Yasser Tejeda and his band Palotre's latest album is 11 tracks of guitar heroics over nimble, propulsive Afro-Dominican beats. While those elements were definitely present live—in droves—the group kicked the night off with a Vudù incantation, followed by dancers, more chanted interludes and surprise guest stars. On a night celebrating the release of Kijombo, their new album, they opted to celebrate the culture.
Excessive guitar soloing can get derided as “self-indulgent,” but you'd be hard-pressed to find a more generous band than Tejeda's, playing at Chelsea Music Hall Tuesday night. Maybe the key is that the guitar lines on the new record aren't "solos" so much as they are intricately interwoven with the rhythm section—probably more accurate to describe them as instrumental tracks and leave it at that. Or maybe it's that the band was the center of something bigger than themselves. As Tejeda explained from the stage, the album's name refers to Afro-Dominican gatherings called quijombo, celebrations of music, culture and resistance.

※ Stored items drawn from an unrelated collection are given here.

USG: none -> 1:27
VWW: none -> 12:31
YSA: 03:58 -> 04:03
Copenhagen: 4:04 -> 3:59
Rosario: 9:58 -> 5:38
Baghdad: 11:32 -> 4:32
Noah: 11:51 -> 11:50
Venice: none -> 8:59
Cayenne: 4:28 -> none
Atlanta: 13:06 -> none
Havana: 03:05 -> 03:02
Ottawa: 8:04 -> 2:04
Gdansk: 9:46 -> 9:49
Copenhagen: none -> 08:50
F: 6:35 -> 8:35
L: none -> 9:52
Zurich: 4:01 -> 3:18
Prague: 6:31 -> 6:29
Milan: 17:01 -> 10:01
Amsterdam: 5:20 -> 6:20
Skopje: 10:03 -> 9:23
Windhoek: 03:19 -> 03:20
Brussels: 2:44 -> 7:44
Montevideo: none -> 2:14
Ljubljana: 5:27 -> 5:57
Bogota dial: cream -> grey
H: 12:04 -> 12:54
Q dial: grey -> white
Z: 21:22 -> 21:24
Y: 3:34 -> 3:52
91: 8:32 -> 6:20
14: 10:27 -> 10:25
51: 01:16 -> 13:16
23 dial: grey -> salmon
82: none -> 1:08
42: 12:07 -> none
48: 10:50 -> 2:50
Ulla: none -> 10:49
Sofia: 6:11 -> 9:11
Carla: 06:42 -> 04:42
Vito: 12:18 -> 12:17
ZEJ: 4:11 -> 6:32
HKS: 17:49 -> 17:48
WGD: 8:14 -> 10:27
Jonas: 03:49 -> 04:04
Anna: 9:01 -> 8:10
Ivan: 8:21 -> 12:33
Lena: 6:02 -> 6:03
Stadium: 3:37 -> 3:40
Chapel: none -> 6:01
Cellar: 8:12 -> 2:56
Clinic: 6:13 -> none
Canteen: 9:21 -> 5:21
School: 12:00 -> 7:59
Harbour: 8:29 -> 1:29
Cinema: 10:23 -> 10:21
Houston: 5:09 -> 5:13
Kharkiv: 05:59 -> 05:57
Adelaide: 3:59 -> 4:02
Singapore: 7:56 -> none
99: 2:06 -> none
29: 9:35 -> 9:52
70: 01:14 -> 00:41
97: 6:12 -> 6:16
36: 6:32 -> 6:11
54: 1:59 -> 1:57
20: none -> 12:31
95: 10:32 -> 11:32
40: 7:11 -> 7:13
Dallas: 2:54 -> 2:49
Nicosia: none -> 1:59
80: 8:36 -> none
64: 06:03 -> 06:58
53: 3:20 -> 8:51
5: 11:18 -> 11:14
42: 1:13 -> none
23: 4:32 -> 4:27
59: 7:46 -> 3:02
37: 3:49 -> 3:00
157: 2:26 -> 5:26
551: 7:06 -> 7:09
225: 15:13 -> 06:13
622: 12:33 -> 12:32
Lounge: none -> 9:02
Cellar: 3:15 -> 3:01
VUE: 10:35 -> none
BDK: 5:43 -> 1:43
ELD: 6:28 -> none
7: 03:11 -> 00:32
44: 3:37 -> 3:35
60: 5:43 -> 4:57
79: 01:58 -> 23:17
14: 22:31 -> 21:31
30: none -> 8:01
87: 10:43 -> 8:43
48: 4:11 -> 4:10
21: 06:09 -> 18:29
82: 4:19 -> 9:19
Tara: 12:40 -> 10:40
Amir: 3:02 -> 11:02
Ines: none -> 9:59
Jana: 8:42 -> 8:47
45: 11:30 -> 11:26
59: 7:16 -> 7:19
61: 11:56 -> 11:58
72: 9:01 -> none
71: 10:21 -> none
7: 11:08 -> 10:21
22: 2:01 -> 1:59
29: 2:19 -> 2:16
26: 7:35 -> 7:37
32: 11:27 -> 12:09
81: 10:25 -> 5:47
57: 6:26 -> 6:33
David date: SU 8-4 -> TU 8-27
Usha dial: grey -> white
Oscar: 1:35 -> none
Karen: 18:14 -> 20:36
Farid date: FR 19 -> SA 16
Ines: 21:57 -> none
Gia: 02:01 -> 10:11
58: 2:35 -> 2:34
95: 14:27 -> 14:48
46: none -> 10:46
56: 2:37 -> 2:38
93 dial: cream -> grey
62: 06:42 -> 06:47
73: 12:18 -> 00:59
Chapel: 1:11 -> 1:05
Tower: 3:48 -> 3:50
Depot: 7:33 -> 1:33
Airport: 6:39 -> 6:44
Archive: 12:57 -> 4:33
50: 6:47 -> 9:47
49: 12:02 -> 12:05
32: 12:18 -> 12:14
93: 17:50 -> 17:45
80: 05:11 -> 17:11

The band played their unique jazz-, r&b- and rock-inflected takes on the DR's popular genres, merengue and a classic bachata cover, yielded center stage to a dance troupe, and welcomed Krency “El Prodigio” Garcia, the famed Dominican accordionist to the stage.
It's no small feat putting out a record, but it's even more impressive to make something that celebrates more than your own music. Yasser Tejeda and Palotre were there to celebrate Afro-Dominica: The crowd was happy to reciprocate.